Depuis quelque temps déjà, le véganisme l’attirait. Avec des amis convertis à la cause, elle discutait de l’exploitation des animaux et de l’impact environnemental, et admirait leur conviction. « Pour eux, c’était devenu une certitude : c’est noir ou blanc. Ils ne pourraient pas revenir à un autre régime alimentaire. »
Et puis, il y a eu la découverte des plats : manger végan, ça ne voulait pas dire sacrifier le plaisir de manger. « Avec une amie, on a fait des repas végétaliens. J’ai vu que c’était possible de faire de très bons plats et qui donnent envie. »
De la curiosité, Sarah Gagné a franchi le pas. Le déclic? Deux documentaires sur Netflix, Cowspiracy et What the health. Pour elle, c’est une prise de conscience d’une réalité cachée sur notre façon de consommer.
« J’ai l’impression de prendre le contrôle. On m’a toujours dit que la viande était nécessaire pour vivre. Ce n’est pas vrai. »
Sarah Gagné
« Le véganisme correspond à mes valeurs. Et je pense que c’est important de passer ce message. Je suis convaincue qu’on est mal informé. Mais comment faire pour changer une habitude tellement ancrée en nous? »
C’est aussi pour la Québécoise une forme de prise de pouvoir sur sa vie. « J’ai l’impression de prendre le contrôle. On m’a toujours dit que la viande était nécessaire pour vivre. Ce n’est pas vrai. »

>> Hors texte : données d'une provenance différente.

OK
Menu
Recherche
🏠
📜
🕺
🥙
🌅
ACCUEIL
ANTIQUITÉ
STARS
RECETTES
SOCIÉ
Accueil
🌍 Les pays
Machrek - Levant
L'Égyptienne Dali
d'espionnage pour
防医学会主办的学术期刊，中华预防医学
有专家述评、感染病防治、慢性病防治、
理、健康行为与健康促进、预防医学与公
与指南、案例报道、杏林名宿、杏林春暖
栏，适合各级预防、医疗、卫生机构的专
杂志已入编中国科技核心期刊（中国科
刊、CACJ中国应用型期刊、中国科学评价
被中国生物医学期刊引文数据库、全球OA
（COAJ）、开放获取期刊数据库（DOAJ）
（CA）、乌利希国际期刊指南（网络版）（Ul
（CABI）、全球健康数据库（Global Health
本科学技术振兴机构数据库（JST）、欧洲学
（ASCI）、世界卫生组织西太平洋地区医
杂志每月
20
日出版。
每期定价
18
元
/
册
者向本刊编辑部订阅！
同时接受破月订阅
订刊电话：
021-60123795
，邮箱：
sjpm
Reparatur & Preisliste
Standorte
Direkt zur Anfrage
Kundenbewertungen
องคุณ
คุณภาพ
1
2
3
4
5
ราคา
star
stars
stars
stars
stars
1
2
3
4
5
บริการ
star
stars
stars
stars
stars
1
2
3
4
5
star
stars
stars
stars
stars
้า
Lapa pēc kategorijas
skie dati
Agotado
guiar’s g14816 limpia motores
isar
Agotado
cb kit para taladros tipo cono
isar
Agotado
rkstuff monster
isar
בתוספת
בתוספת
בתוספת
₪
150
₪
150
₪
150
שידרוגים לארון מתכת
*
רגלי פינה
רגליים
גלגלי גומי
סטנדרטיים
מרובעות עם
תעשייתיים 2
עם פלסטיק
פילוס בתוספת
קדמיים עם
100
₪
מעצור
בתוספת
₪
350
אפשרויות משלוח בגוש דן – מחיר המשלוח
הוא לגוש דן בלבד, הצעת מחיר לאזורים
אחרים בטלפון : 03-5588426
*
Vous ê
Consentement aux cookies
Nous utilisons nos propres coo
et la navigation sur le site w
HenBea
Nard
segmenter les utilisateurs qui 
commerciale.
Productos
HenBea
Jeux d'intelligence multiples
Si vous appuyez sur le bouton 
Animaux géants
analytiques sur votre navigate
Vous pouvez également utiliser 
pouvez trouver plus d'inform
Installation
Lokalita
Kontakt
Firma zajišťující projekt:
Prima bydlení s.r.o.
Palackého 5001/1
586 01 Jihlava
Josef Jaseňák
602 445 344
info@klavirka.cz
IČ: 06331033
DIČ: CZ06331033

En phase de transition vers le régime vert, Sarah Gagné trouve des recettes en ligne. Elle mange beaucoup de tofu. Si elle admet que le fromage et les fruits de mer lui manquent, le plus gros défi dans sa nouvelle vie de végane n’est pas dans son assiette : « Assumer pleinement et l’expliquer aux gens qui sont réticents, c’est pas évident. Je ne sais pas par où commencer. Je me dis qu’il faut je sois efficace dans mes réponses, que je connaisse très bien ma cause.
« Je m’assume. Mais, d’un autre côté, je me sens obligée de me justifier. Forcément : j’ai aussi envie que d’autres personnes prennent conscience de notre impact. »
Maria Nyarku, l’ex
Pour Maria Nyarku, le changement est aussi venu d’un documentaire, appelé Vegucated. Durant l’été 2015, elle fait le grand saut : la nourriture d’origine animale, c’était fini. « Le traitement des animaux m’a vraiment frappée. Je ne savais pas si je pouvais devenir végétalienne, mais je voulais essayer. »
Là encore, le défi ne tenait pas au fait de bousculer ses habitudes alimentaires. C’était plutôt de s’adapter en société : « Mes amis me soutenaient. Ils cherchaient des restaurants où je pourrais trouver des repas végans. C’était difficile, parce que le choix était limité. Parfois, je ne prenais qu’une salade, ou des frites. Quand les autres personnes mangent de beaux plats, c’est difficile. »
Pour autant, pas de faiblesse en vue. « Je suis tombée amoureuse du tofu. J’utilisais plein de produits à base de soja. Ça m’a sauvée. Je n’aurais pas pu être végane sans ces choses-là. »
Dans son entourage, ce nouveau départ est plutôt bien accueilli. « Je crois que l’une des raisons pour laquelle mes amis me soutenaient autant, c’est que je n’étais pas une végétalienne qui tentait toujours de convaincre ou convertir les autres. Je sais que beaucoup de personnes ont rencontré des végétaliens qui sont plus militants. Et ça leur donne une mauvaise impression du véganisme. »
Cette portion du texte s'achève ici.